Tv’s So You Think You Can Dance made him a star, but Shaping Sound is Travis Wall’s current focus. Wall returns with After the Curtain about a man struggling to find his creative voice after the loss of his true love. UCLA Royce Hall, 340 Royce Dr., Westwood; Mon.-Tues., June 26-27, 7:30 p.m., $48-$68. http://roycehall.org/calendar/event_detail.asp?id=929.
This shared bill includes Rebecca Brooks and this month’s Pieter artist in residence Nickels Sunshine. Pieter, 420 W. Avenue 33, Lincoln Heights; Sun., June 25, 8 p.m., donation of food or boutique or donation for new floor. https://pieterpasd.com.

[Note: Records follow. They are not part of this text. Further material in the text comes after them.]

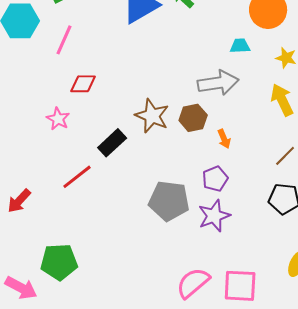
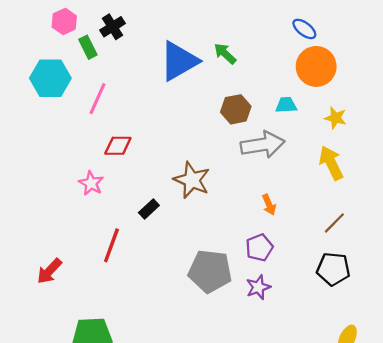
brown hexagon: (193, 118) -> (236, 109), moved
black rectangle: (112, 143) -> (149, 209), size x0.7
red line: (77, 177) -> (111, 245), turned -32
purple star: (214, 216) -> (258, 287), size x0.7

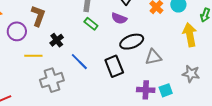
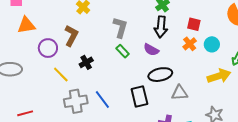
yellow arrow: (190, 35) -> (219, 76), turned 75
yellow line: (33, 56) -> (61, 74), turned 36
blue line: (79, 62) -> (102, 100), moved

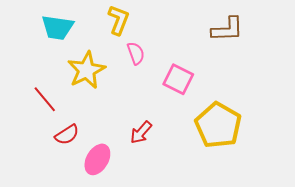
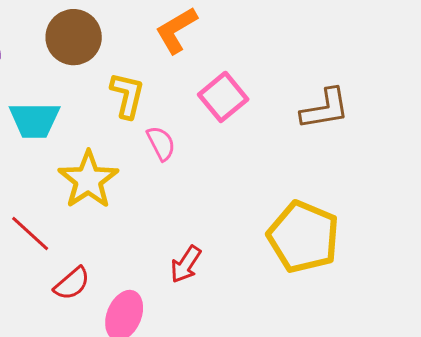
brown L-shape: (227, 29) -> (325, 109), moved
pink square: (178, 79) -> (223, 97), moved, turned 32

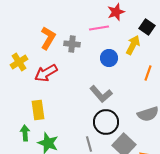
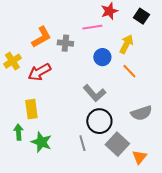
black square: (147, 27) -> (141, 16), moved
orange L-shape: (48, 38) -> (41, 37), turned 30
orange line: (148, 73) -> (129, 71), moved, turned -63

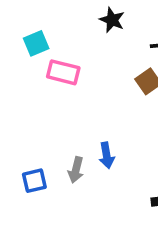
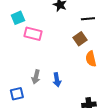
gray arrow: (76, 170) -> (36, 77), moved

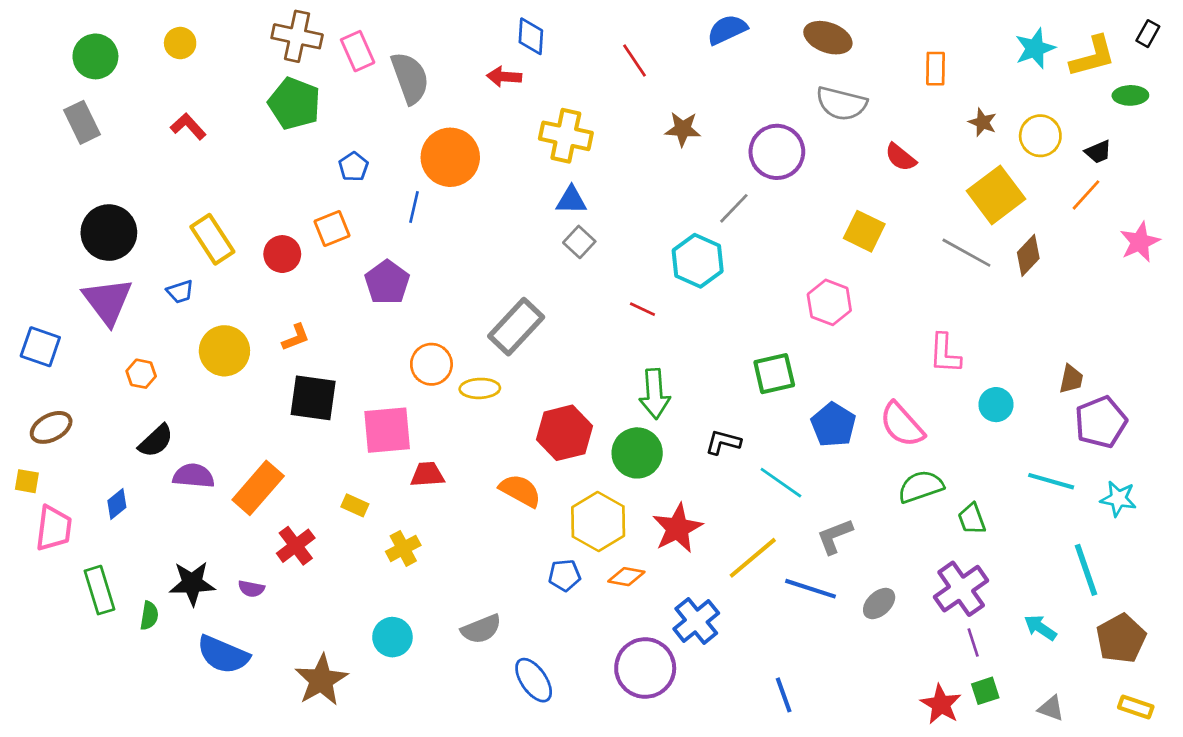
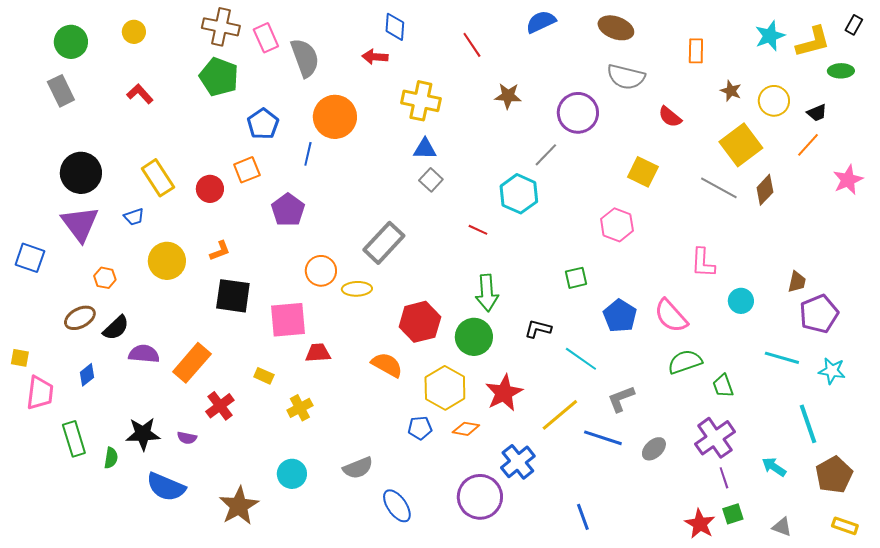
blue pentagon: (354, 167) -> (263, 124), size x1.4
green square: (774, 374) -> (576, 278), size x0.7
brown ellipse: (51, 427) -> (80, 318), moved

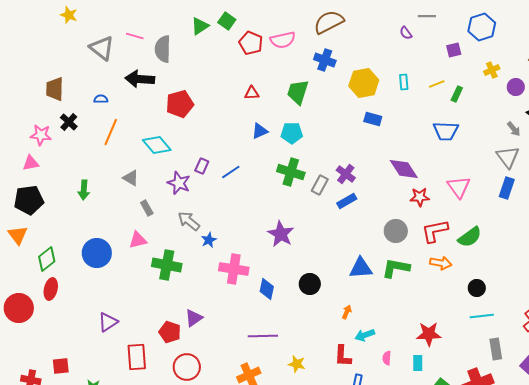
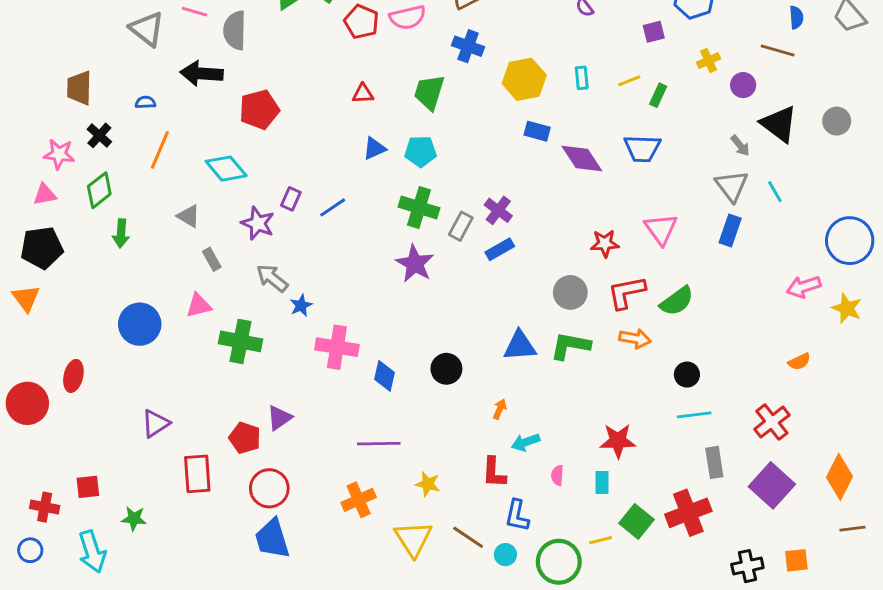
purple diamond: (404, 169) -> (582, 159), moved
purple star: (281, 234) -> (415, 264), moved
green diamond: (47, 259) -> (99, 190), moved

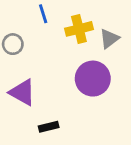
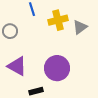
purple circle: (93, 79) -> (57, 68), moved

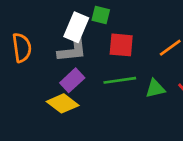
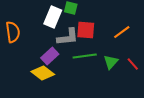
gray L-shape: (72, 50) -> (68, 37), moved
green triangle: (155, 89) -> (111, 62), turned -35

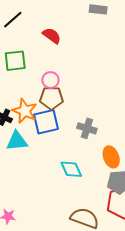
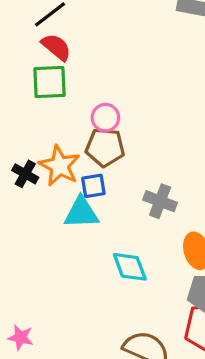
red semicircle: (52, 36) -> (56, 47), moved
blue square: (46, 122) -> (93, 186), size x0.6
cyan triangle: (17, 141) -> (81, 213), moved

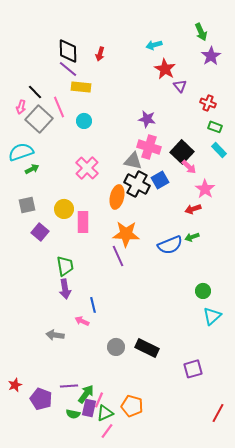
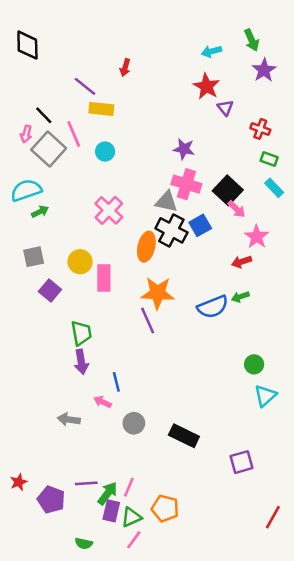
cyan arrow: (154, 45) -> (211, 51), moved
black diamond: (68, 51) -> (27, 45), moved
gray circle: (116, 347) -> (134, 423), moved
pink line: (99, 400) -> (129, 487), moved
green semicircle: (73, 414) -> (84, 543), moved

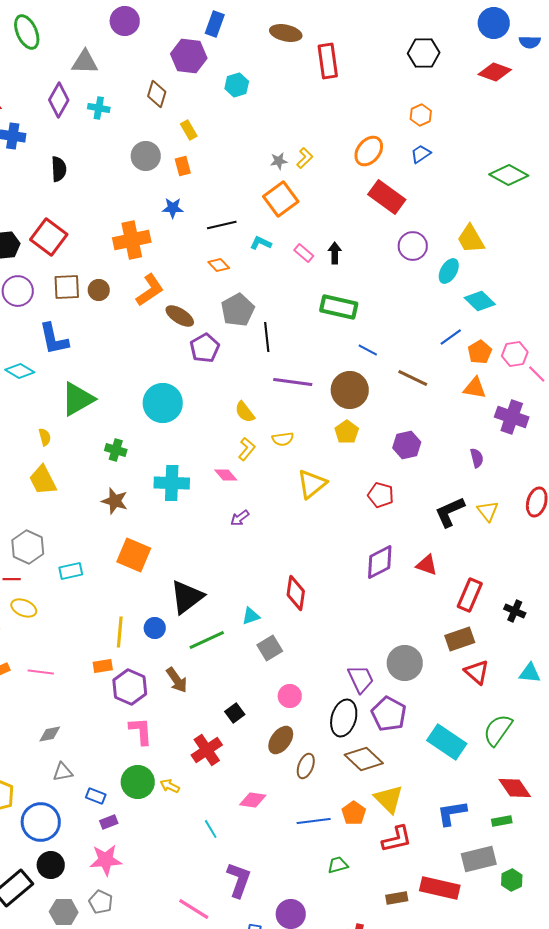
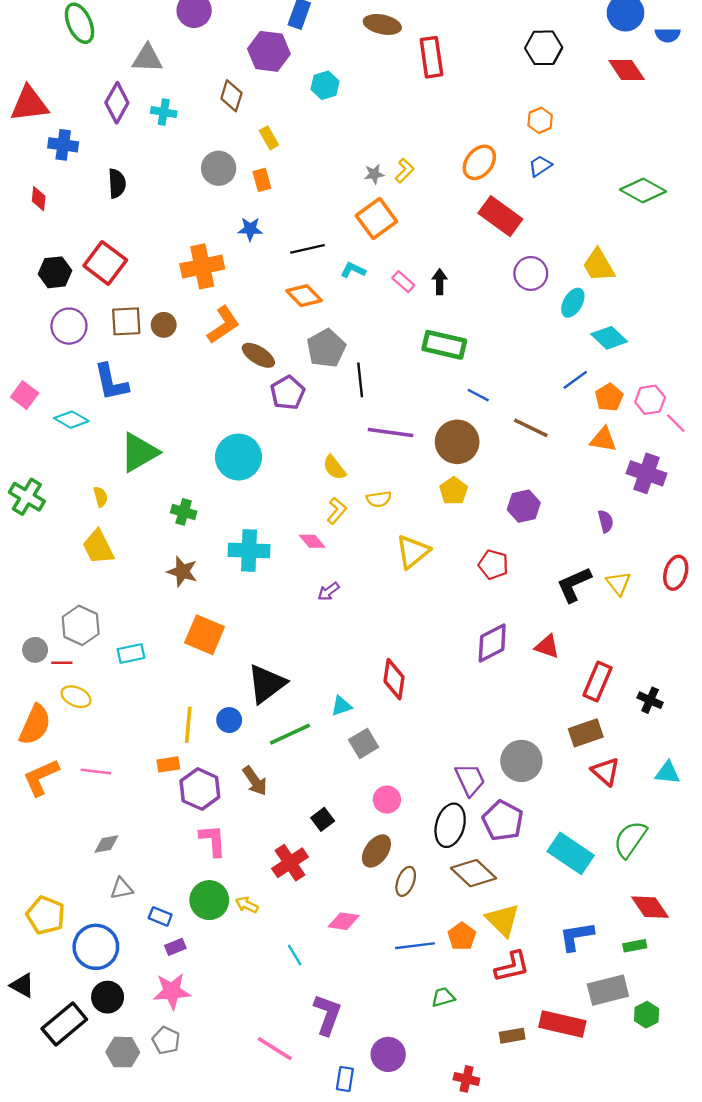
red diamond: (495, 72) -> (627, 70), turned 36
orange diamond: (219, 265) -> (304, 296), size x1.4

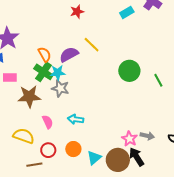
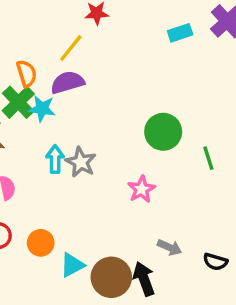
yellow line: (92, 45) -> (71, 48), moved, turned 72
gray star: (60, 88) -> (81, 162), moved
cyan arrow: (76, 119) -> (55, 159), moved, turned 70
pink star: (129, 139) -> (141, 189), moved

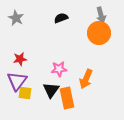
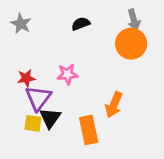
pink star: (59, 69) -> (67, 74), moved
purple triangle: (17, 81) -> (38, 98), moved
black triangle: (51, 90) -> (50, 118), moved

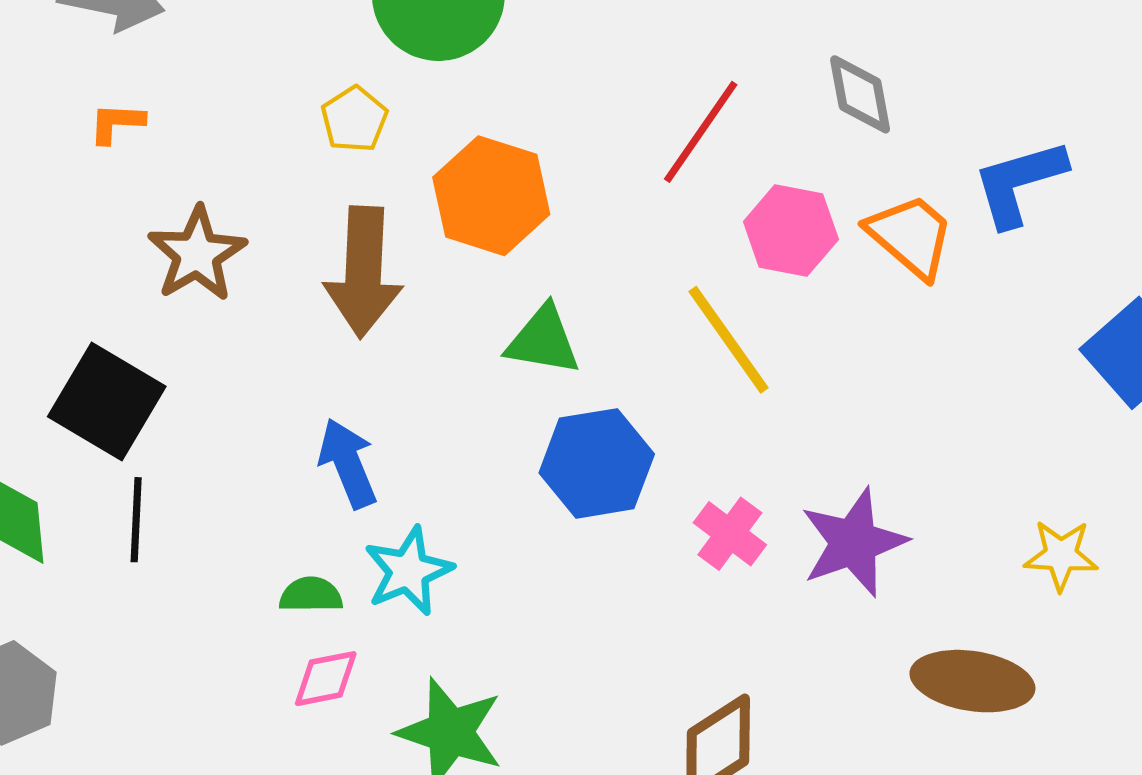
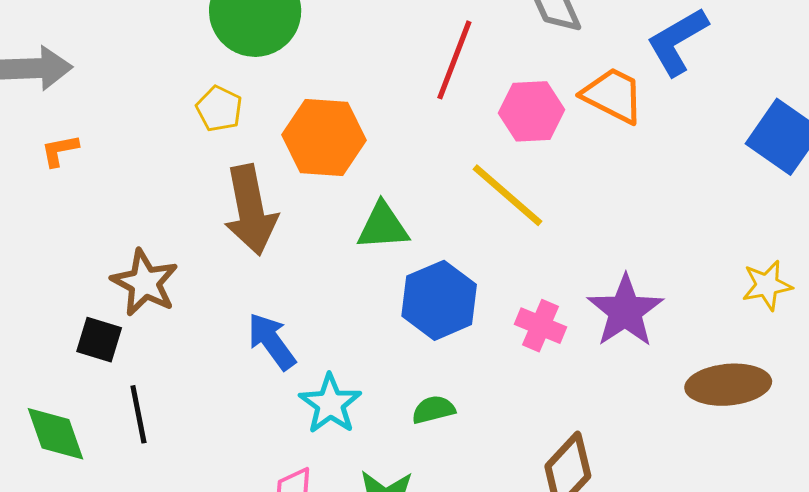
brown star: (197, 254) -> (145, 283), moved
black square: (107, 401) -> (99, 340), size x0.6
green semicircle: (311, 595) -> (433, 410), moved

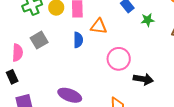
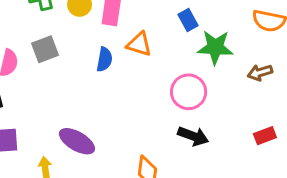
green star: (148, 20) -> (215, 47), size x1.6
pink circle: (119, 59) -> (189, 92), moved

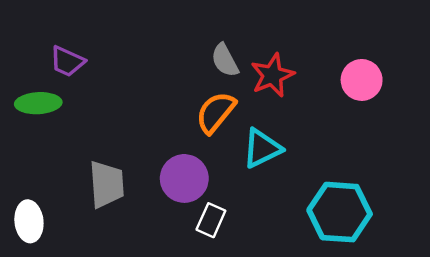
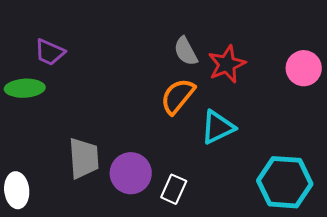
purple circle: (184, 178) -> (131, 173), moved

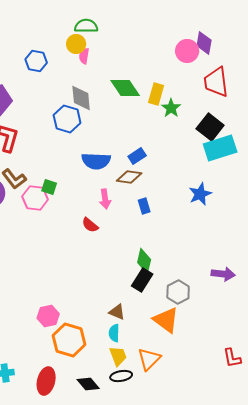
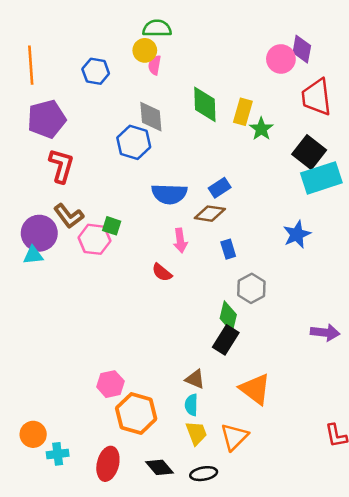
green diamond: (125, 88) -> (205, 104), turned 32
gray hexagon: (178, 292) -> (251, 288), moved
black ellipse: (121, 376) -> (204, 474), moved

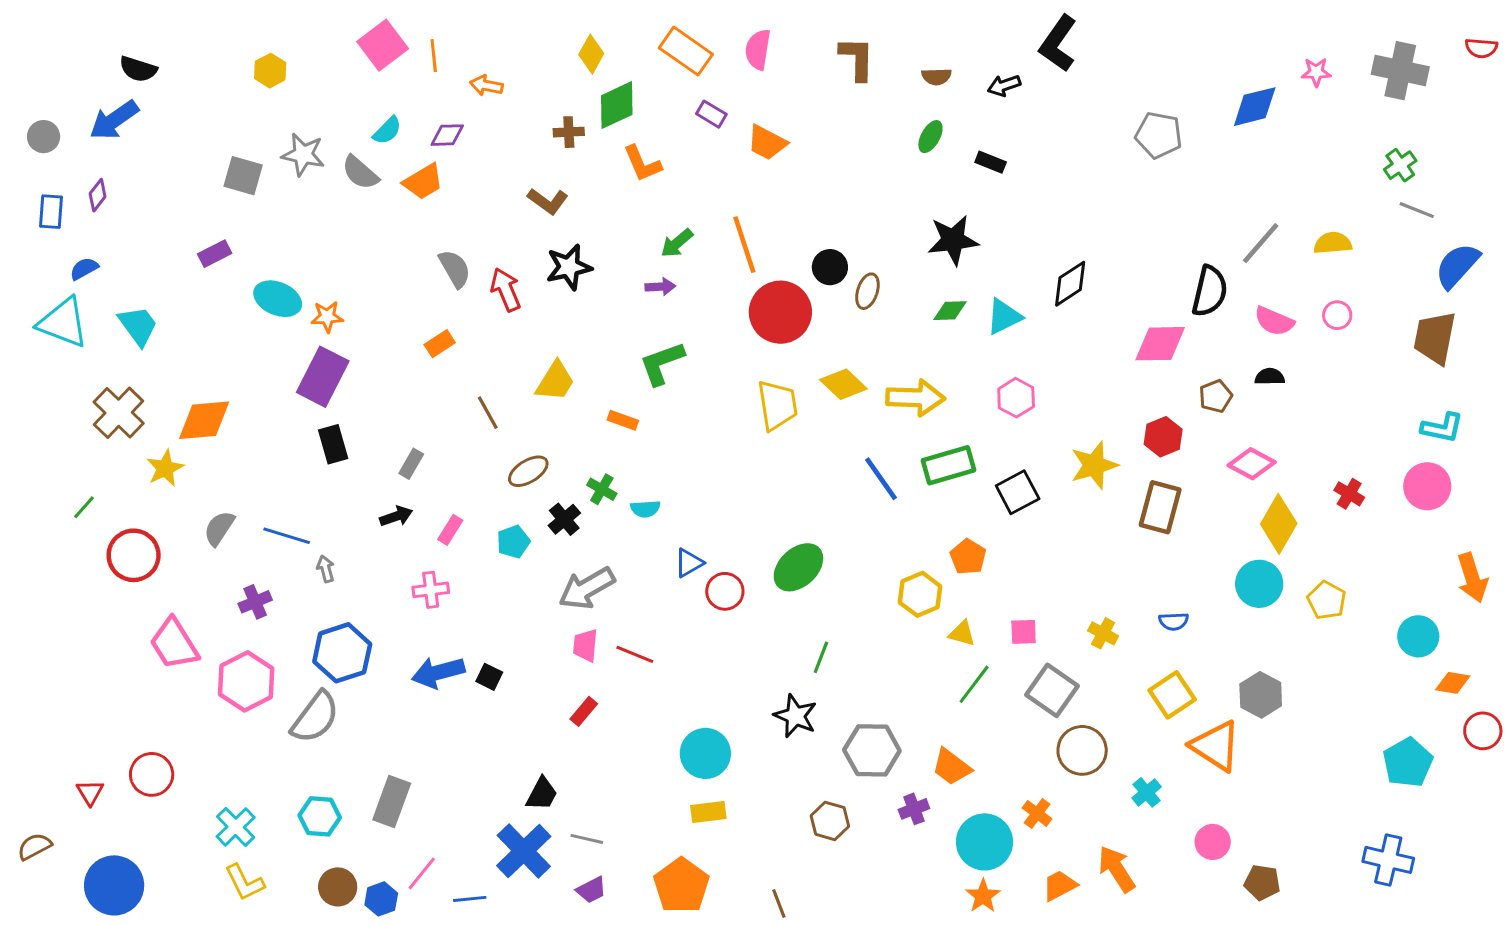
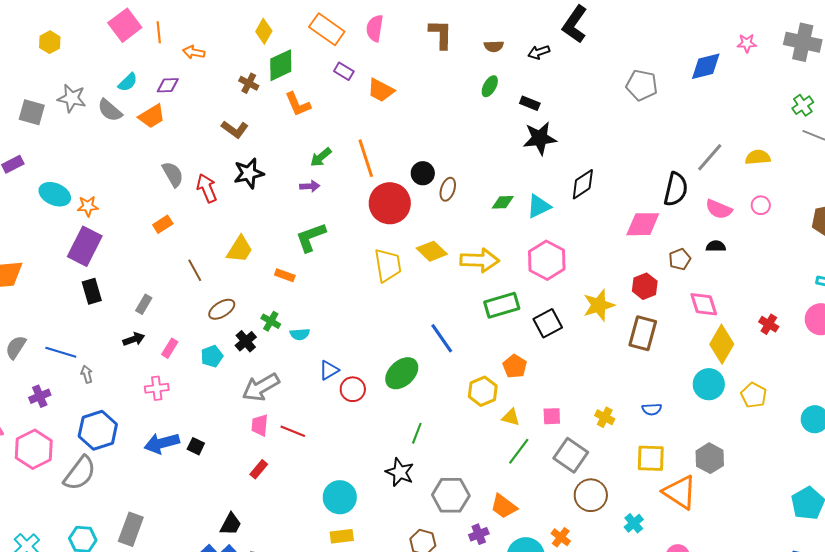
brown cross: (569, 132) -> (249, 83), turned 30
black star: (953, 240) -> (540, 138), moved
pink hexagon: (1016, 398) -> (547, 260), size x1.5
pink diamond: (1252, 464) -> (704, 304), turned 44
blue line: (881, 479) -> (442, 338), moved
yellow square: (1172, 695) -> (651, 458), turned 36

In addition to books, L.A. libraries continue to host dance performances under the banner L.A. Made. This week enjoy hip hop as Culture Shock LA stops off at two local libraries. Edendale Branch Library, 2011 W. Sunset Blvd., Echo Park; Mon., June 26, 3:30 p.m., free. Also at Mid-Valley Regional Library, 16244 Nordhoff St., North Hills; Wed., June 28, 4 p.m., free. http://lapl.org/whats-on/events.
Come to watch the free show or join in (there’s a beginner lesson at each event before the free dance begins) at Dance Downtown LA. This week, come for Cumbia the infectious dance originally from Columbia, but like samba, mambo and salsa has traveled and morphed beyond regional beginnings. Grand Park, 200 N. Grand Ave., downtown; Fri., June 23, 7 p.m., free. http://musiccenter.org/dancedtla.
Samba dancers open the 23rd Annual Brazilian Summer Festival of music, song, and dance. Grupo Cupim do Samba and the Los Angeles Samba Dancers by Joany Macias lead off the festivities. The Fifth Rooftop & Lounge, Grand Legacy at the Park, 1650 South Harbor Blvd., Anaheim; Sun., June 25, 4 to 11 p.m., $48-$65. 818-1111, http://BrazilianNites.com.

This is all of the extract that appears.